A significant number of Microsoft Exchange email servers, approximating 20,000, have been identified as exposed to potential cyberattacks due to outdated software versions that no longer receive updates. The vulnerability mainly affects Europe, the United States, and Asia.
Implications of the Exposure
The affected mail systems include versions such as Exchange Server 2007, which have reached their end-of-life and thus are no longer supported by Microsoft with any security updates. These vulnerabilities are not merely theoretical; several, including ProxyLogon, have been exploited in past attacks.
Experts strongly recommend that organizations running these outdated servers prioritize upgrading to supported versions or applying available security measures. While certain mitigations may exist, without updates, the servers remain at risk, underscoring the urgent need for action to prevent potential breaches and data theft.

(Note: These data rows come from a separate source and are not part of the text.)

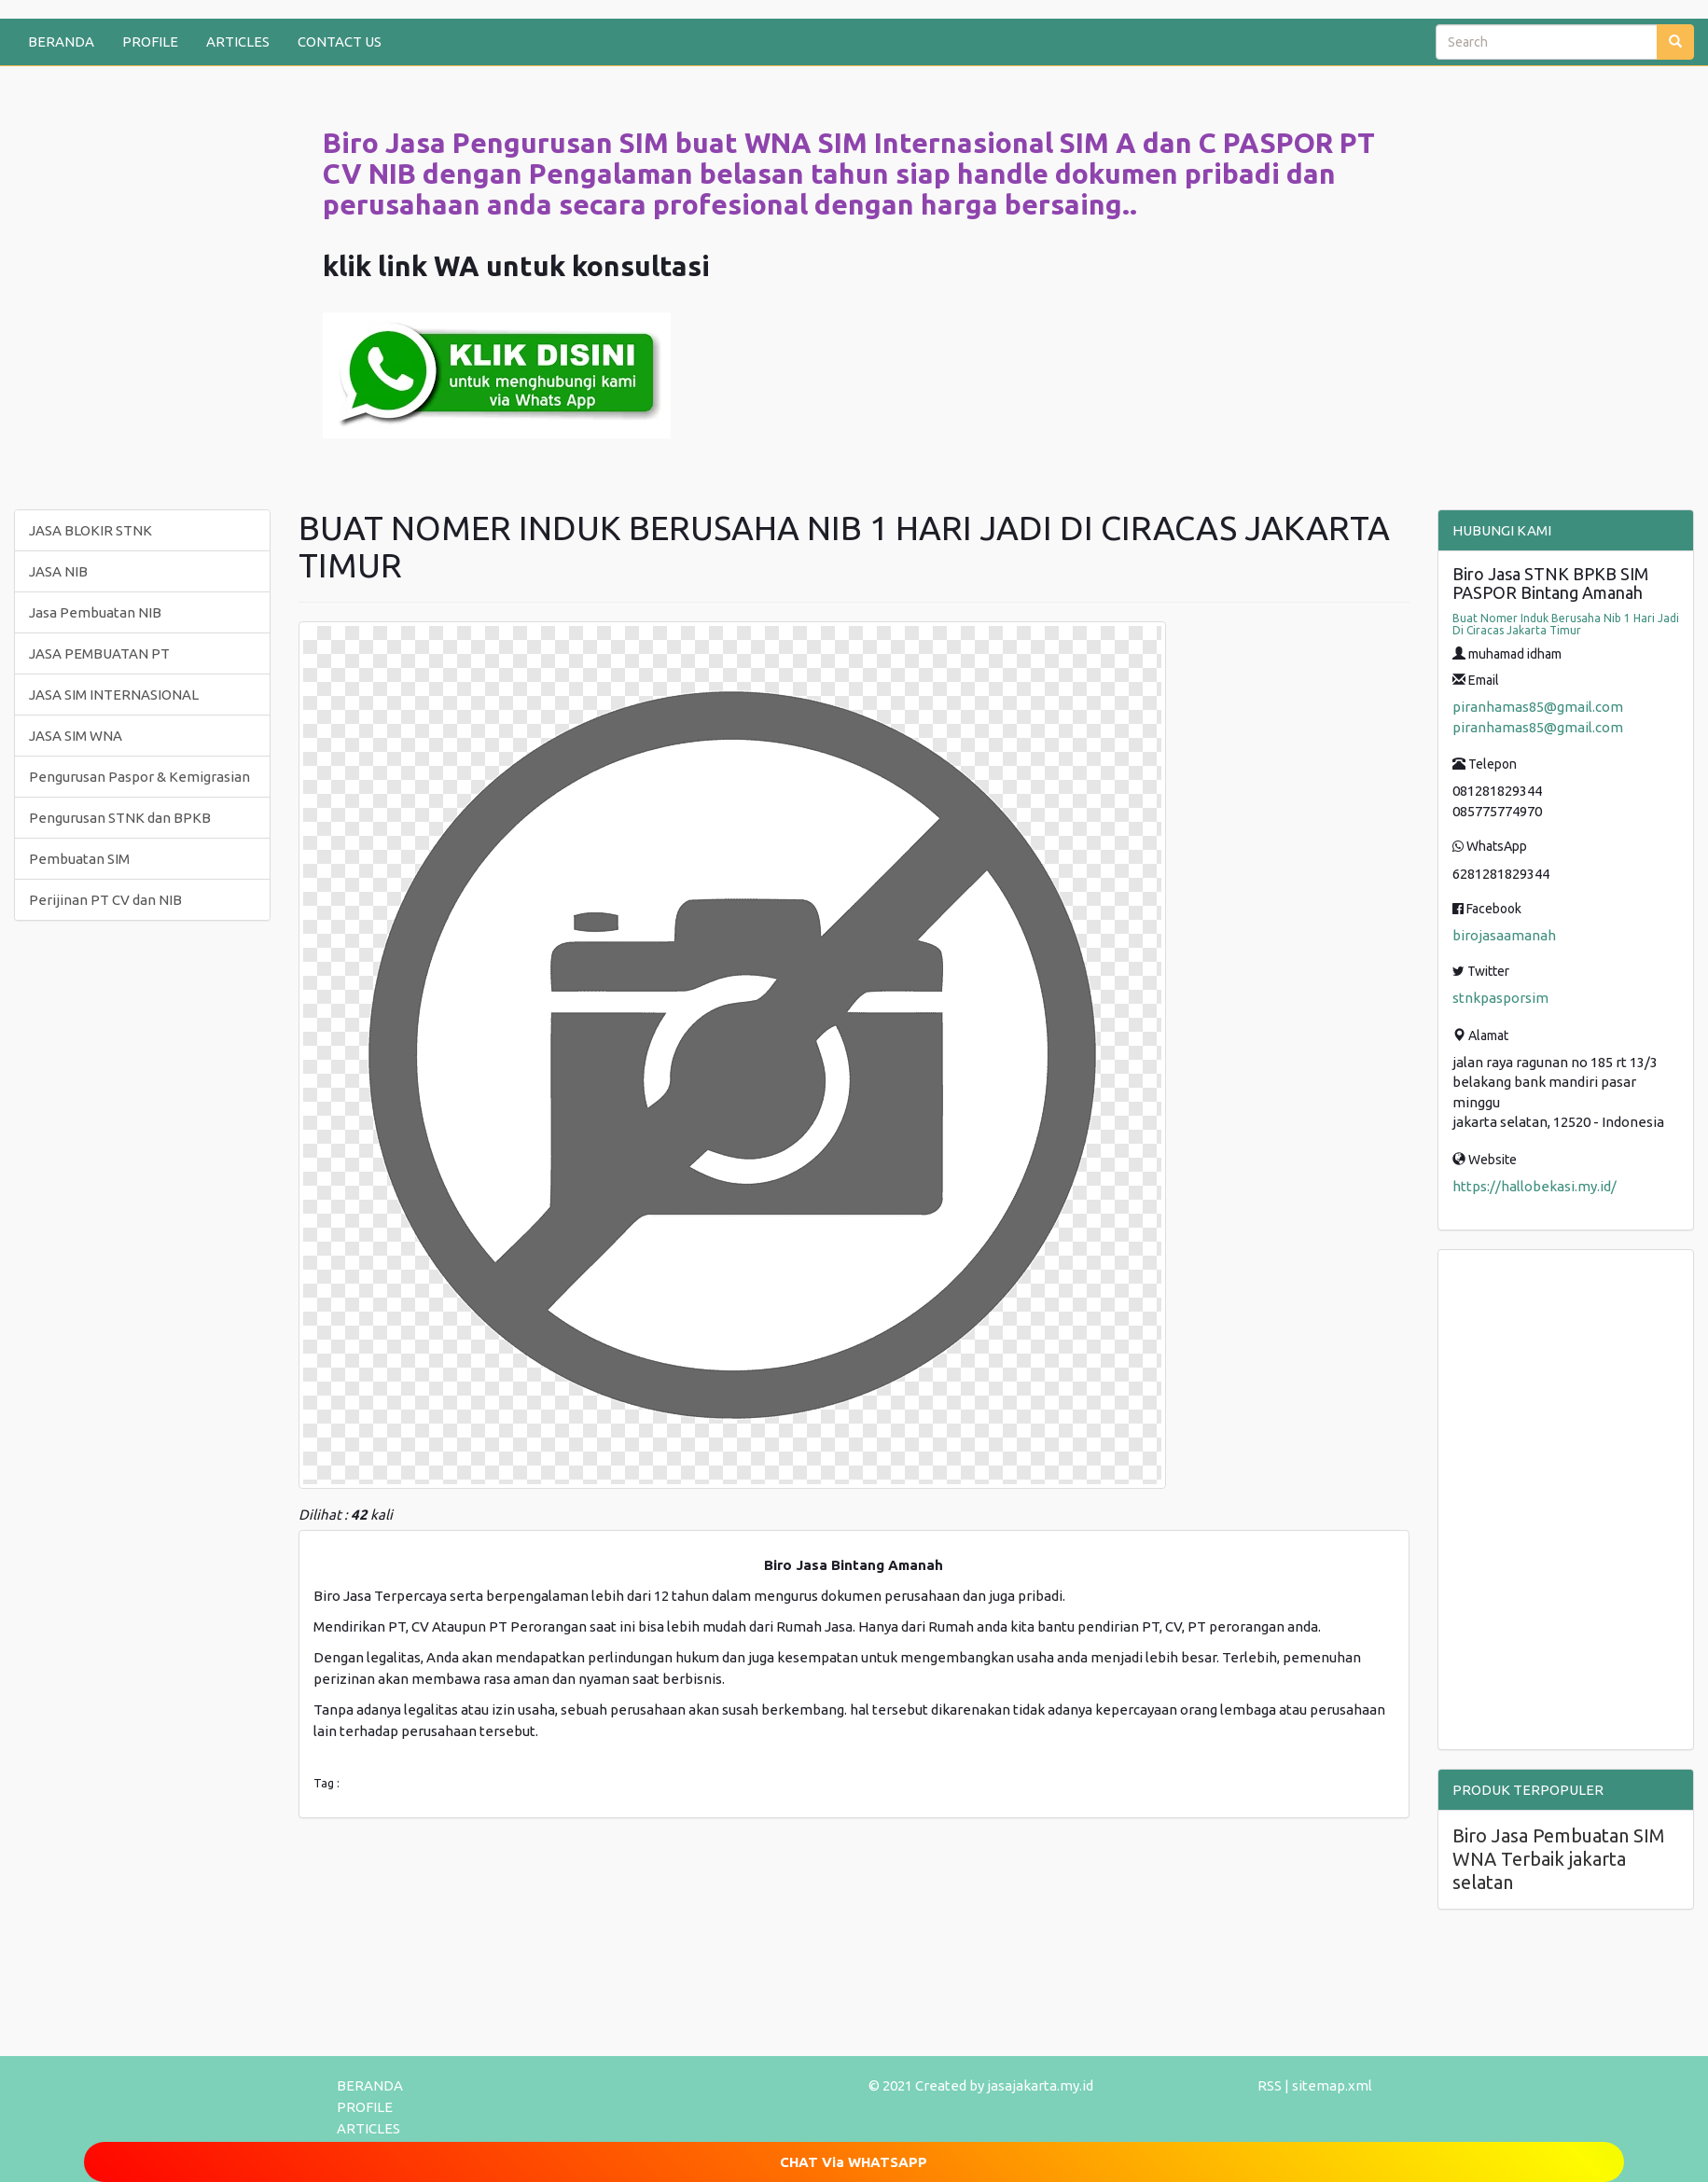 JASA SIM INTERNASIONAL (114, 694)
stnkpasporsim (1500, 998)
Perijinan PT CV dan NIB (105, 900)
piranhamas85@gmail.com (1537, 707)
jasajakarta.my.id (1040, 2085)
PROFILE (150, 41)
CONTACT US (340, 41)
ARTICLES (238, 41)
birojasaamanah (1504, 935)
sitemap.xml (1332, 2085)
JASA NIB (58, 571)
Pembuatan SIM (79, 859)
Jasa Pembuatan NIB (95, 612)
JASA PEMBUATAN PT (99, 653)
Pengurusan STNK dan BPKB (120, 818)
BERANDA (61, 41)
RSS (1269, 2085)
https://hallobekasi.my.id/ (1534, 1186)
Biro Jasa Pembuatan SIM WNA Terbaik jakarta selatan (1558, 1859)
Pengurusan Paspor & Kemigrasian (139, 777)
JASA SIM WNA (75, 736)
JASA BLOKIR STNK (90, 530)
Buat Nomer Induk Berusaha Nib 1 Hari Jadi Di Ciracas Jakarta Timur (1565, 624) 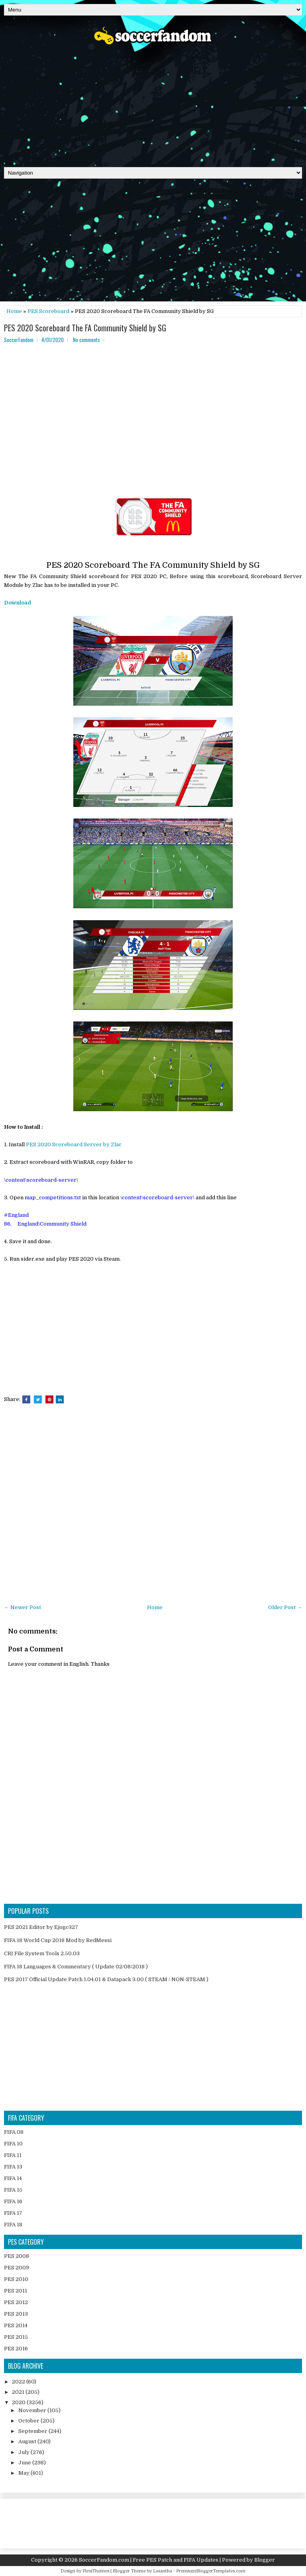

A recent report by The ShadowServer Foundation has unveiled that around 20,000 Microsoft Exchange servers, still operational and available over the public internet, are running unsupported versions of the software. With the end-of-life status of these systems, they are prone to a host of security issues, including remote code execution flaws. Internet scans by The ShadowServer Foundation highlighted this alarming security lapse, noting that over half of these vulnerable systems are located in Europe, followed by significant numbers in North America and Asia.
ShadowServer says the following vulnerabilities have been observed:
- CVE-2021-26855 – ProxyLogon
- CVE-2021-27065 – A ProxyLogon exploit chain
- CVE-2022-41082 – A ProxyNotShell exploit chain
The scan carried out by ShadowServer was supplemented by research from Macnica security researcher Yutaka Sejiyama, who discovered more than 30,000 instances of such unsupported Exchange servers. Echoing the gravity of the situation, Sejiyama comments on the slow rate of updates, finding that the global number of end-of-life Exchange servers decreased by only 18% since April from an initial figure of 43,656. This reduction pace is perceived as insufficient given the continued exploitation of these vulnerabilities.
A variety of remote code execution risks have been tied to these servers. Specifically, Sejiyama points out that about 1,800 Exchange systems are at risk from ProxyLogon, ProxyShell, or ProxyToken vulnerabilities. Even though not all have been given a critical severity score by Microsoft, the company has designated them as “important” and indicated most are “more likely” to be exploited.
For companies still operating on these outdated servers, mere implementation of mitigations is inadequate. Microsoft's best practice is to install updates on any servers facing the internet as a priority. If organizations are managing servers that have already reached their end of support, the only secure path forward is an upgrade to a supported version that receives at least security updates. The urgency of this issue underscores a critical need for businesses to reassess their cybersecurity strategy, particularly those employing legacy systems in their operations.